Our study has limitations. First, our ANN is built on a mix of screening and diagnostic examinations which cannot be reliably separated. Specifically, we do not know the proportion of diagnostic examinations in our dataset, which may influence performance.⁷⁴ However, this concern is mitigated by the fact that we are using a consecutive dataset that likely reflects an ACR accredited mammography practice that is comparable to similar settings. Second, our data set contains a substantial amount of unpopulated fields. Radiologists do not systematically attempt to note the absence of all findings on mammography—they simply leave them blank. Obviously, our results depend entirely on the quality of the structured data. We labeled all missing descriptors as “not present.” Our approach is appropriate for mammography data where radiologists often leave the descriptors blank if nothing is observed on the mammogram. Third, we assume that our cancer registry is a completely accurate reference standard. While cancer registries are generally accurate with respect to cancer diagnosis^{75, 76} and represent the best method to identify cancer cases,⁷⁶ our cancer registry may not be perfect. However, the WCRS is an accredited cancer registry making it unlikely that expected errors would substantively affect our results or conclusions. Finally, our comparison of ROC curves between the radiologists and our ANN is suboptimal. Specifically, we construct the radiologists' ROC curve using BI-RADS categories and our ANN's ROC curve using probabilities. While similar analysis has been presented in the literature,²⁴ this is not a perfectly equal comparison. These concerns are partially ameliorated in our work by the fact that the performance of our ANN is superior to the radiologists at all threshold levels.

In conclusion, we built our ANN using standardized demographic risk factors and mammographic findings which performed well in terms of both discrimination and calibration.

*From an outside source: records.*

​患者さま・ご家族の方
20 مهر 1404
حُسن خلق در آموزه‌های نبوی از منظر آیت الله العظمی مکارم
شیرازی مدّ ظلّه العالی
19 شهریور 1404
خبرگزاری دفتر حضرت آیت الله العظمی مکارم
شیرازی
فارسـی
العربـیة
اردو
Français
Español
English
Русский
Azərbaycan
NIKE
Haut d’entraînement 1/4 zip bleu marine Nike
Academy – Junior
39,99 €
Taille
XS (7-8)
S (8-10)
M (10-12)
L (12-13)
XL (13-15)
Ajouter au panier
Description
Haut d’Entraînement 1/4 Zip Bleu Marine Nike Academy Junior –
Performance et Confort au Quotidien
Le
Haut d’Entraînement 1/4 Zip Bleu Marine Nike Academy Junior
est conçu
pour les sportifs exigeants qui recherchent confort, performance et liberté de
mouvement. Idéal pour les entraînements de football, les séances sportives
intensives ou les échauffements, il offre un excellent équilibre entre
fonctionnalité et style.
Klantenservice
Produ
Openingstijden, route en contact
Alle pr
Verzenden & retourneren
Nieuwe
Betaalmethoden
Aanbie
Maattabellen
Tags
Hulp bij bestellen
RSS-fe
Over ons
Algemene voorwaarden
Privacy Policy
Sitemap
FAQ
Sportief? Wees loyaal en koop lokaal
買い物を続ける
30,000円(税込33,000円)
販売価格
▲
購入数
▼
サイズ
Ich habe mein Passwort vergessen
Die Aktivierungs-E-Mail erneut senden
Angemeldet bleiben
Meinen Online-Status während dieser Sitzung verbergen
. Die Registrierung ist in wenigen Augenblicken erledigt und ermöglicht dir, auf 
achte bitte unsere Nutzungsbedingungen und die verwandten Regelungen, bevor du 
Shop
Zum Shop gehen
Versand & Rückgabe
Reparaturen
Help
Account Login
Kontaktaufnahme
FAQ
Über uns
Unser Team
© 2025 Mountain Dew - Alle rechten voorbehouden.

While future work will be required to determine whether this performance is primarily attributable to both the characteristics of our training set or attributes of our model itself, we are encouraged that an ANN can achieve good performance in both realms. While ROC curve analysis is valuable to evaluate the discriminative ability of CADx models, calibration would be another important measure for evaluating models that predict risks for individual patients. These promising results may indicate that ANNs have the potential to help radiologists improve mammography interpretation.